## Work task
In the listing below, find every line with the string "interested" and pull it out.
:::
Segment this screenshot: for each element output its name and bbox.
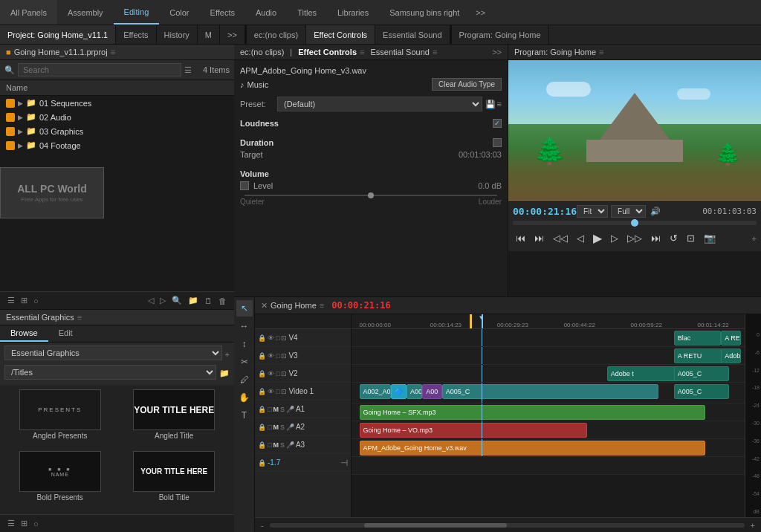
search-btn[interactable]: 🔍 xyxy=(169,294,185,307)
eg-item-angled-title[interactable]: YOUR TITLE HERE Angled Title xyxy=(119,389,230,448)
lock-v1-icon[interactable]: 🔒 xyxy=(258,388,266,395)
tl-clip-v1-2[interactable]: 🔷 xyxy=(391,384,407,399)
loop-btn[interactable]: ↺ xyxy=(667,231,681,245)
track-select-fwd-btn[interactable]: ↔ xyxy=(236,318,253,334)
expand-arrow[interactable]: ▶ xyxy=(18,128,23,135)
track-eye-v1[interactable]: 👁 xyxy=(268,388,274,395)
safe-margin-btn[interactable]: ⊡ xyxy=(684,231,698,245)
export-frame-btn[interactable]: 📷 xyxy=(701,231,719,245)
list-view-btn[interactable]: ☰ xyxy=(4,294,18,307)
eg-item-bold-presents[interactable]: ■ ■ ■ NAME Bold Presents xyxy=(4,451,116,510)
tl-zoom-out-btn[interactable]: - xyxy=(258,519,267,531)
tl-clip-v4-1[interactable]: Blac xyxy=(674,331,721,346)
prev-btn[interactable]: ◁ xyxy=(145,294,157,307)
eg-tab-edit[interactable]: Edit xyxy=(48,325,83,342)
razor-btn[interactable]: ✂ xyxy=(236,354,253,370)
track-mic-a1[interactable]: 🎤 xyxy=(286,406,294,413)
prev-frame-btn[interactable]: ◁ xyxy=(574,231,587,245)
lock-a2-icon[interactable]: 🔒 xyxy=(258,424,266,431)
ripple-edit-btn[interactable]: ↕ xyxy=(236,336,253,352)
nav-color[interactable]: Color xyxy=(159,0,199,25)
panel-tab-essential-sound[interactable]: Essential Sound xyxy=(375,25,450,44)
ec-tab-effectcontrols[interactable]: Effect Controls xyxy=(298,48,357,56)
pen-btn[interactable]: 🖊 xyxy=(236,372,253,388)
tl-clip-a2[interactable]: Going Home – VO.mp3 xyxy=(360,423,588,438)
ec-tab-noclips[interactable]: ec:(no clips) xyxy=(240,48,284,56)
expand-arrow[interactable]: ▶ xyxy=(18,114,23,121)
plus-btn[interactable]: + xyxy=(752,234,757,243)
nav-more[interactable]: >> xyxy=(470,8,491,17)
track-solo-v3[interactable]: ⊡ xyxy=(281,352,287,360)
volume-monitor-icon[interactable]: 🔊 xyxy=(650,207,661,216)
track-cam-v1[interactable]: □ xyxy=(276,388,279,395)
volume-end-icon[interactable]: ⊣ xyxy=(340,458,348,468)
list-item[interactable]: ▶ 📁 03 Graphics xyxy=(0,124,234,138)
tl-scrollbar[interactable] xyxy=(270,523,745,528)
tl-clip-v4-2[interactable]: A RETU xyxy=(721,331,740,346)
lock-vol-icon[interactable]: 🔒 xyxy=(258,459,266,467)
tl-clip-v3-2[interactable]: Adobe t xyxy=(721,348,740,363)
nav-assembly[interactable]: Assembly xyxy=(57,0,114,25)
track-eye-a3[interactable]: □ xyxy=(268,441,271,449)
panel-tab-effects[interactable]: Effects xyxy=(116,25,156,44)
clear-audio-type-btn[interactable]: Clear Audio Type xyxy=(432,78,502,91)
ec-preset-select[interactable]: (Default) xyxy=(277,97,482,111)
track-eye-v2[interactable]: 👁 xyxy=(268,370,274,377)
ec-preset-menu-icon[interactable]: ≡ xyxy=(497,100,502,108)
track-m-a2[interactable]: M xyxy=(273,424,279,431)
track-solo-v4[interactable]: ⊡ xyxy=(281,334,287,342)
tl-clip-v1-4[interactable]: A00 xyxy=(422,384,441,399)
folder-btn[interactable]: 📁 xyxy=(185,294,201,307)
next-frame-btn[interactable]: ▷ xyxy=(608,231,621,245)
track-m-a3[interactable]: M xyxy=(273,441,279,449)
ec-tab-essentialsound[interactable]: Essential Sound xyxy=(370,48,430,56)
track-solo-v2[interactable]: ⊡ xyxy=(281,370,287,377)
track-eye-v4[interactable]: 👁 xyxy=(268,334,274,342)
track-eye-a1[interactable]: □ xyxy=(268,406,271,413)
eg-add-icon[interactable]: + xyxy=(225,350,230,359)
nav-samsung[interactable]: Samsung bins right xyxy=(379,0,470,25)
track-s-a2[interactable]: S xyxy=(280,424,285,431)
tl-clip-v1-5[interactable]: A005_C xyxy=(442,384,658,399)
track-m-a1[interactable]: M xyxy=(273,406,279,413)
tl-clip-v1-3[interactable]: A003 xyxy=(407,384,422,399)
timeline-ruler[interactable]: 00:00:00:00 00:00:14:23 00:00:29:23 00:0… xyxy=(352,314,745,329)
panel-tab-project[interactable]: Project: Going Home_v11.1 xyxy=(0,25,116,44)
step-end-btn[interactable]: ⏭ xyxy=(648,231,664,245)
zoom-btn[interactable]: ○ xyxy=(30,295,42,307)
step-forward-btn[interactable]: ⏭ xyxy=(531,231,547,245)
search-list-icon[interactable]: ☰ xyxy=(184,65,192,75)
track-eye-v3[interactable]: 👁 xyxy=(268,352,274,360)
track-eye-a2[interactable]: □ xyxy=(268,424,271,431)
panel-tab-ec-noclips[interactable]: ec:(no clips) xyxy=(247,25,306,44)
play-btn[interactable]: ▶ xyxy=(590,230,605,247)
nav-audio[interactable]: Audio xyxy=(245,0,287,25)
expand-arrow[interactable]: ▶ xyxy=(18,100,23,107)
ec-duration-checkbox[interactable] xyxy=(493,138,502,147)
panel-tab-program[interactable]: Program: Going Home xyxy=(452,25,549,44)
close-timeline-icon[interactable]: ✕ xyxy=(261,301,268,311)
lock-v2-icon[interactable]: 🔒 xyxy=(258,370,266,377)
track-s-a1[interactable]: S xyxy=(280,406,285,413)
lock-v3-icon[interactable]: 🔒 xyxy=(258,352,266,360)
eg-zoom-btn[interactable]: ○ xyxy=(30,518,42,530)
tl-clip-v1-6[interactable]: A005_C xyxy=(674,384,729,399)
track-cam-v4[interactable]: □ xyxy=(276,334,279,342)
eg-icon-btn[interactable]: ⊞ xyxy=(18,517,30,530)
expand-arrow[interactable]: ▶ xyxy=(18,142,23,149)
tl-clip-v2-1[interactable]: Adobe t xyxy=(607,366,678,381)
panel-tab-m[interactable]: M xyxy=(198,25,220,44)
eg-list-btn[interactable]: ☰ xyxy=(4,517,18,530)
ec-level-checkbox[interactable] xyxy=(240,181,249,190)
track-cam-v3[interactable]: □ xyxy=(276,352,279,360)
next-btn[interactable]: ▷ xyxy=(157,294,169,307)
panel-tab-more[interactable]: >> xyxy=(220,25,245,44)
fast-forward-btn[interactable]: ▷▷ xyxy=(624,231,645,245)
selection-tool-btn[interactable]: ↖ xyxy=(236,300,253,317)
fit-select[interactable]: Fit xyxy=(577,205,608,218)
hand-btn[interactable]: ✋ xyxy=(236,389,253,406)
eg-tab-browse[interactable]: Browse xyxy=(0,325,48,342)
tl-zoom-in-btn[interactable]: + xyxy=(748,519,758,531)
icon-view-btn[interactable]: ⊞ xyxy=(18,294,30,307)
nav-effects[interactable]: Effects xyxy=(200,0,245,25)
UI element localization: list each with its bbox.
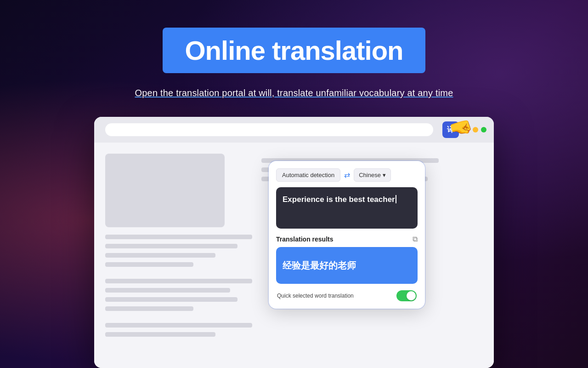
title-badge: Online translation — [163, 28, 425, 73]
browser-address-bar — [105, 123, 433, 136]
toggle-knob — [407, 291, 416, 300]
page-title: Online translation — [185, 35, 403, 66]
source-language-button[interactable]: Automatic detection — [276, 168, 340, 182]
browser-bar: 译 🤜 — [94, 117, 494, 143]
minimize-window-button[interactable] — [473, 127, 478, 132]
translation-result-area: 经验是最好的老师 — [276, 247, 418, 284]
content-line — [105, 253, 215, 258]
content-line — [105, 332, 215, 337]
translated-text: 经验是最好的老师 — [283, 259, 356, 272]
maximize-window-button[interactable] — [481, 127, 486, 132]
page-content-preview — [105, 154, 252, 357]
content-line — [105, 297, 237, 302]
content-line — [105, 262, 193, 267]
translate-icon-wrapper: 译 🤜 — [442, 121, 459, 138]
content-line — [105, 244, 237, 248]
content-line — [105, 288, 230, 293]
swap-languages-icon[interactable]: ⇄ — [344, 171, 350, 179]
content-line — [105, 323, 252, 328]
quick-toggle-switch[interactable] — [396, 290, 417, 301]
content-line — [105, 235, 252, 239]
translation-popup: Automatic detection ⇄ Chinese ▾ Experien… — [269, 161, 425, 309]
translation-results-label: Translation results — [276, 236, 333, 243]
chevron-down-icon: ▾ — [383, 172, 386, 178]
quick-toggle-row: Quick selected word translation — [276, 290, 418, 301]
browser-mockup: 译 🤜 — [94, 117, 494, 368]
target-language-select[interactable]: Chinese ▾ — [354, 168, 391, 182]
input-text: Experience is the best teacher — [283, 195, 395, 204]
close-window-button[interactable] — [464, 127, 470, 132]
language-selector-bar: Automatic detection ⇄ Chinese ▾ — [276, 168, 418, 182]
text-cursor — [396, 195, 396, 203]
content-line — [105, 279, 252, 283]
translation-input-area[interactable]: Experience is the best teacher — [276, 187, 418, 229]
copy-result-icon[interactable]: ⧉ — [413, 235, 418, 243]
page-subtitle: Open the translation portal at will, tra… — [135, 88, 453, 98]
browser-content: Automatic detection ⇄ Chinese ▾ Experien… — [94, 143, 494, 368]
browser-window-controls — [464, 127, 486, 132]
content-image-placeholder — [105, 154, 225, 227]
quick-toggle-label: Quick selected word translation — [277, 293, 354, 299]
translate-extension-button[interactable]: 译 — [442, 121, 459, 138]
translation-result-header: Translation results ⧉ — [276, 235, 418, 243]
content-line — [105, 306, 193, 311]
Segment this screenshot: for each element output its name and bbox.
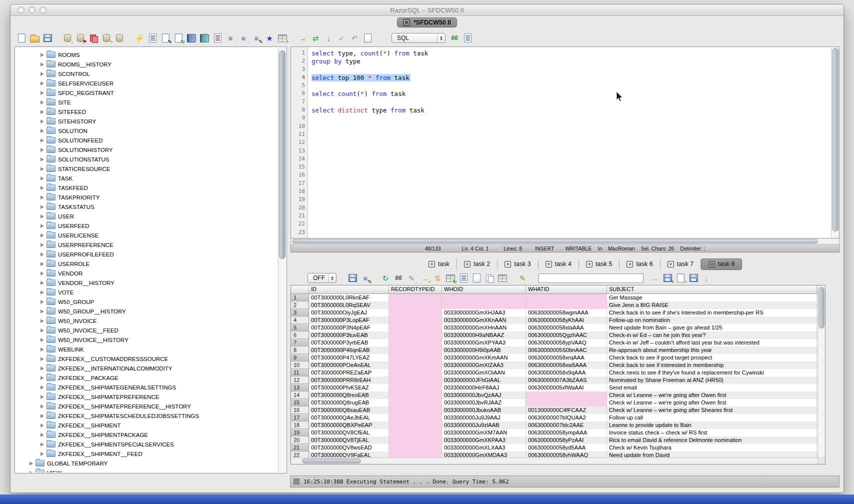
- table-cell[interactable]: 0033000000GmXKnAAN: [442, 316, 526, 324]
- disclosure-triangle-icon[interactable]: [30, 471, 33, 473]
- close-result-tab-icon[interactable]: ✕: [504, 261, 511, 268]
- disclosure-triangle-icon[interactable]: [40, 310, 44, 314]
- row-number-cell[interactable]: 11: [291, 369, 309, 376]
- column-header-recordtypeid[interactable]: RECORDTYPEID: [389, 286, 442, 294]
- table-hscrollbar[interactable]: [291, 458, 818, 464]
- table-cell[interactable]: 00630000007A3bZAAS: [526, 376, 607, 384]
- table-cell[interactable]: 00T3000000QBXPeEAP: [309, 422, 389, 429]
- disclosure-triangle-icon[interactable]: [40, 433, 44, 437]
- tree-item-user[interactable]: USER: [16, 212, 278, 221]
- table-cell[interactable]: [389, 429, 442, 436]
- disclosure-triangle-icon[interactable]: [40, 224, 44, 228]
- table-cell[interactable]: Check back in to see if she's interested…: [607, 309, 817, 316]
- table-cell[interactable]: 00630000007blc2AAE: [526, 422, 607, 429]
- disclosure-triangle-icon[interactable]: [40, 100, 44, 104]
- table-cell[interactable]: Check back to see if interested in membe…: [607, 362, 817, 369]
- table-cell[interactable]: 00T3000000P47LYEAZ: [309, 354, 389, 362]
- result-tab-task-3[interactable]: ✕task 3: [498, 259, 538, 270]
- edit-cell-icon[interactable]: ✎→: [406, 273, 416, 283]
- table-cell[interactable]: 00T3000000Q8sauEAB: [309, 406, 389, 414]
- table-cell[interactable]: Invoice status check – check w/ RS first: [607, 429, 817, 436]
- table-cell[interactable]: [389, 302, 442, 309]
- row-number-cell[interactable]: 4: [291, 316, 309, 324]
- row-number-cell[interactable]: 18: [291, 422, 309, 429]
- disclosure-triangle-icon[interactable]: [40, 72, 44, 76]
- table-cell[interactable]: 006300000058yhWAAQ: [526, 452, 607, 458]
- rollback-icon[interactable]: ↶: [350, 33, 360, 43]
- table-cell[interactable]: Leanne to provide update to Bain: [607, 422, 817, 429]
- table-cell[interactable]: Need update from Bain – gave go ahead 1/…: [607, 324, 817, 332]
- sql-editor[interactable]: 1234567891011121314151617181920212223 se…: [290, 46, 840, 238]
- table-cell[interactable]: 00T3000000P3N4pEAF: [309, 324, 389, 332]
- table-cell[interactable]: Check w/ Leanne – we're going after Shea…: [607, 406, 817, 414]
- disclosure-triangle-icon[interactable]: [40, 366, 44, 370]
- table-cell[interactable]: 00T3000000QAeJbEAL: [309, 414, 389, 422]
- table-cell[interactable]: 00630000005QgzhAAC: [526, 332, 607, 339]
- table-cell[interactable]: [526, 294, 607, 302]
- table-row[interactable]: 2000T3000000QV8TjEAL0033000000GmXKPAA300…: [291, 436, 818, 444]
- tree-item-vote[interactable]: VOTE: [16, 288, 278, 297]
- result-tab-task-7[interactable]: ✕task 7: [660, 259, 701, 270]
- table-cell[interactable]: [526, 392, 607, 399]
- row-number-cell[interactable]: 6: [291, 332, 309, 339]
- table-cell[interactable]: 0013000000C4fFCAAZ: [526, 406, 607, 414]
- close-result-tab-icon[interactable]: ✕: [464, 261, 470, 268]
- table-row[interactable]: 700T3000000P3yrbEAB0033000000GmXPYAA3006…: [291, 339, 818, 346]
- table-cell[interactable]: [389, 369, 442, 376]
- table-hscrollbar-thumb[interactable]: [302, 458, 361, 464]
- tree-item-vendor__history[interactable]: VENDOR__HISTORY: [16, 278, 278, 288]
- close-result-tab-icon[interactable]: ✕: [546, 261, 552, 268]
- disclosure-triangle-icon[interactable]: [40, 205, 44, 209]
- table-cell[interactable]: 00T3000000POeAnEAL: [309, 362, 389, 369]
- row-number-cell[interactable]: 20: [291, 436, 309, 444]
- table-cell[interactable]: 006300000058ympAAA: [526, 429, 607, 436]
- table-row[interactable]: 200T3000000L0RqSEAVGive Jenn a BIG RAISE…: [291, 302, 818, 309]
- highlight-pen-icon[interactable]: ✎: [518, 273, 528, 283]
- disclosure-triangle-icon[interactable]: [40, 138, 44, 142]
- next-result-icon[interactable]: →: [650, 273, 660, 283]
- table-cell[interactable]: 0033000000H9i0pAAB: [442, 346, 526, 354]
- table-cell[interactable]: Need update from David: [607, 452, 817, 458]
- row-number-cell[interactable]: 22: [291, 452, 309, 458]
- save-results-icon[interactable]: [348, 273, 358, 283]
- open-file-icon[interactable]: [30, 33, 40, 43]
- close-result-tab-icon[interactable]: ✕: [668, 261, 674, 268]
- table-row[interactable]: 1400T3000000Q8rexEAB0033000000JbvQzAAJCh…: [291, 392, 818, 399]
- tree-item-solutionfeed[interactable]: SOLUTIONFEED: [16, 136, 278, 145]
- table-row[interactable]: 500T3000000P3N4pEAF0033000000GmXHnAAN006…: [291, 324, 818, 332]
- edit-page-icon[interactable]: ✎: [160, 33, 170, 43]
- new-database-object-icon[interactable]: +: [102, 33, 112, 43]
- help-book-icon[interactable]: [200, 33, 210, 43]
- table-cell[interactable]: 00T3000000Q8rexEAB: [309, 392, 389, 399]
- disclosure-triangle-icon[interactable]: [40, 91, 44, 95]
- table-cell[interactable]: 0033000000GmXM7AAN: [442, 429, 526, 436]
- tree-item-solutionhistory[interactable]: SOLUTIONHISTORY: [16, 145, 278, 154]
- row-number-cell[interactable]: 14: [291, 392, 309, 399]
- disclosure-triangle-icon[interactable]: [40, 148, 44, 152]
- result-tab-task-2[interactable]: ✕task 2: [457, 259, 498, 270]
- close-result-tab-icon[interactable]: ✕: [586, 261, 592, 268]
- tree-item-global temporary[interactable]: GLOBAL TEMPORARY: [16, 458, 278, 468]
- disclosure-triangle-icon[interactable]: [40, 404, 44, 408]
- tree-item-task[interactable]: TASK: [16, 174, 278, 183]
- table-cell[interactable]: [389, 452, 442, 458]
- table-cell[interactable]: 00630000007bIQUAA2: [526, 414, 607, 422]
- tree-item-zkfedex__shipmatepreference[interactable]: ZKFEDEX__SHIPMATEPREFERENCE: [16, 392, 278, 402]
- column-header-whoid[interactable]: WHOID: [442, 286, 526, 294]
- table-row[interactable]: 1800T3000000QBXPeEAP0033000000Ju9zlAAB00…: [291, 422, 818, 429]
- result-tab-task-5[interactable]: ✕task 5: [579, 259, 620, 270]
- table-cell[interactable]: 00T3000000OiyJgEAJ: [309, 309, 389, 316]
- row-number-cell[interactable]: 17: [291, 414, 309, 422]
- document-tab[interactable]: ✕ *SFDCW50 II: [397, 18, 457, 28]
- row-number-cell[interactable]: 10: [291, 362, 309, 369]
- table-cell[interactable]: Get Massage: [607, 294, 817, 302]
- table-cell[interactable]: Check w/ Kevin Tsujihara: [607, 444, 817, 452]
- go-forward-icon[interactable]: →: [298, 33, 308, 43]
- pane-splitter[interactable]: [287, 46, 290, 474]
- table-cell[interactable]: 0033000000HirF8AAJ: [442, 384, 526, 392]
- table-row[interactable]: 1600T3000000Q8sauEAB0033000000JbukoAAB00…: [291, 406, 818, 414]
- table-row[interactable]: 1900T3000000QV8CfEAL0033000000GmXM7AAN00…: [291, 429, 818, 436]
- table-cell[interactable]: Check w/ Leanne – we're going after Owen…: [607, 399, 817, 406]
- new-file-icon[interactable]: [16, 33, 26, 43]
- table-cell[interactable]: [389, 316, 442, 324]
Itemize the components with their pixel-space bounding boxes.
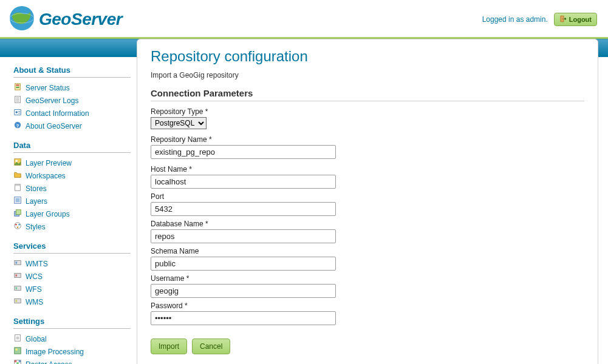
svg-rect-33 — [16, 274, 18, 277]
svg-point-27 — [15, 224, 17, 226]
svg-rect-21 — [15, 184, 21, 186]
sidebar-item-label: Layers — [26, 197, 47, 206]
sidebar-item-layer-groups[interactable]: Layer Groups — [13, 207, 131, 220]
logout-button[interactable]: Logout — [554, 13, 597, 26]
password-input[interactable] — [151, 311, 336, 325]
username-input[interactable] — [151, 284, 336, 298]
sidebar-item-wms[interactable]: WMS — [13, 295, 131, 308]
status-icon — [13, 83, 22, 93]
sidebar-item-about-geoserver[interactable]: ? About GeoServer — [13, 120, 131, 132]
sidebar-item-server-status[interactable]: Server Status — [13, 81, 131, 94]
sidebar-item-layer-preview[interactable]: Layer Preview — [13, 157, 131, 169]
svg-rect-40 — [15, 348, 21, 354]
password-label: Password * — [151, 302, 584, 310]
sidebar-item-label: About GeoServer — [26, 122, 82, 130]
sidebar-item-image-processing[interactable]: Image Processing — [13, 345, 131, 358]
sidebar-item-contact-information[interactable]: Contact Information — [13, 107, 131, 120]
import-button[interactable]: Import — [151, 339, 187, 354]
database-name-input[interactable] — [151, 229, 336, 243]
sidebar-item-label: Server Status — [26, 84, 70, 92]
port-label: Port — [151, 192, 584, 201]
svg-rect-23 — [16, 198, 20, 203]
database-name-label: Database Name * — [151, 220, 584, 228]
image-icon — [13, 346, 22, 357]
service-icon — [13, 271, 22, 281]
svg-rect-25 — [16, 210, 21, 215]
svg-rect-32 — [15, 274, 21, 278]
logged-in-link[interactable]: Logged in as admin. — [482, 15, 548, 24]
repo-name-input[interactable] — [151, 145, 336, 159]
sidebar-item-geoserver-logs[interactable]: GeoServer Logs — [13, 94, 131, 107]
port-input[interactable] — [151, 202, 336, 216]
sidebar-section-settings: Settings — [13, 317, 131, 329]
repo-type-label: Repository Type * — [151, 107, 584, 116]
logout-label: Logout — [569, 16, 592, 23]
svg-rect-44 — [19, 360, 21, 363]
svg-rect-37 — [16, 300, 18, 302]
global-icon — [13, 334, 22, 344]
layer-group-icon — [13, 209, 22, 219]
svg-point-41 — [16, 349, 18, 351]
repo-name-label: Repository Name * — [151, 135, 584, 144]
svg-rect-30 — [15, 261, 21, 265]
sidebar-item-stores[interactable]: Stores — [13, 182, 131, 195]
sidebar-item-styles[interactable]: Styles — [13, 220, 131, 233]
sidebar-item-label: WMS — [26, 298, 43, 306]
sidebar-item-layers[interactable]: Layers — [13, 195, 131, 207]
host-name-label: Host Name * — [151, 165, 584, 174]
service-icon — [13, 297, 22, 307]
door-icon — [559, 15, 567, 24]
svg-point-39 — [16, 336, 19, 339]
service-icon — [13, 258, 22, 269]
svg-rect-34 — [15, 286, 21, 291]
host-name-input[interactable] — [151, 175, 336, 189]
svg-text:?: ? — [16, 123, 19, 129]
service-icon — [13, 284, 22, 294]
style-icon — [13, 221, 22, 232]
svg-rect-43 — [15, 360, 17, 363]
raster-icon — [13, 359, 22, 364]
sidebar-item-label: WMTS — [26, 260, 48, 268]
sidebar-item-label: WCS — [26, 272, 43, 281]
username-label: Username * — [151, 274, 584, 283]
sidebar-item-wmts[interactable]: WMTS — [13, 257, 131, 270]
svg-point-13 — [16, 111, 18, 113]
svg-point-28 — [18, 224, 20, 226]
sidebar: About & Status Server Status GeoServer L… — [0, 57, 137, 364]
sidebar-item-label: GeoServer Logs — [26, 96, 78, 105]
sidebar-item-label: Global — [26, 335, 47, 343]
svg-point-29 — [17, 226, 19, 228]
cancel-button[interactable]: Cancel — [192, 339, 230, 354]
svg-rect-15 — [18, 113, 21, 113]
sidebar-item-global[interactable]: Global — [13, 332, 131, 345]
page-description: Import a GeoGig repository — [151, 71, 584, 79]
svg-point-4 — [562, 18, 563, 19]
header: GeoServer Logged in as admin. Logout — [0, 0, 608, 37]
sidebar-section-services: Services — [13, 241, 131, 254]
svg-rect-35 — [16, 287, 18, 289]
schema-name-input[interactable] — [151, 257, 336, 271]
sidebar-item-label: WFS — [26, 285, 42, 294]
sidebar-item-label: Layer Groups — [26, 210, 70, 218]
repo-type-select[interactable]: PostgreSQL — [151, 117, 207, 129]
svg-rect-14 — [18, 111, 21, 112]
sidebar-item-wfs[interactable]: WFS — [13, 283, 131, 295]
sidebar-item-workspaces[interactable]: Workspaces — [13, 169, 131, 182]
section-title: Connection Parameters — [151, 88, 584, 101]
sidebar-item-raster-access[interactable]: Raster Access — [13, 358, 131, 364]
svg-rect-7 — [16, 87, 19, 88]
brand: GeoServer — [9, 5, 122, 33]
layer-icon — [13, 196, 22, 206]
sidebar-item-label: Stores — [26, 184, 47, 193]
sidebar-item-label: Styles — [26, 223, 46, 231]
sidebar-item-label: Contact Information — [26, 109, 89, 118]
store-icon — [13, 183, 22, 194]
sidebar-item-wcs[interactable]: WCS — [13, 270, 131, 283]
sidebar-item-label: Layer Preview — [26, 159, 72, 167]
contact-icon — [13, 108, 22, 118]
svg-rect-31 — [16, 261, 18, 264]
svg-rect-36 — [15, 299, 21, 303]
svg-rect-6 — [16, 85, 19, 86]
svg-point-19 — [16, 160, 18, 163]
folder-icon — [13, 170, 22, 181]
:::
## Expected answer
- table-cell[interactable]: Check back in to see if she's interested…: [607, 309, 817, 316]
- table-cell[interactable]: Check back to see if interested in membe…: [607, 362, 817, 369]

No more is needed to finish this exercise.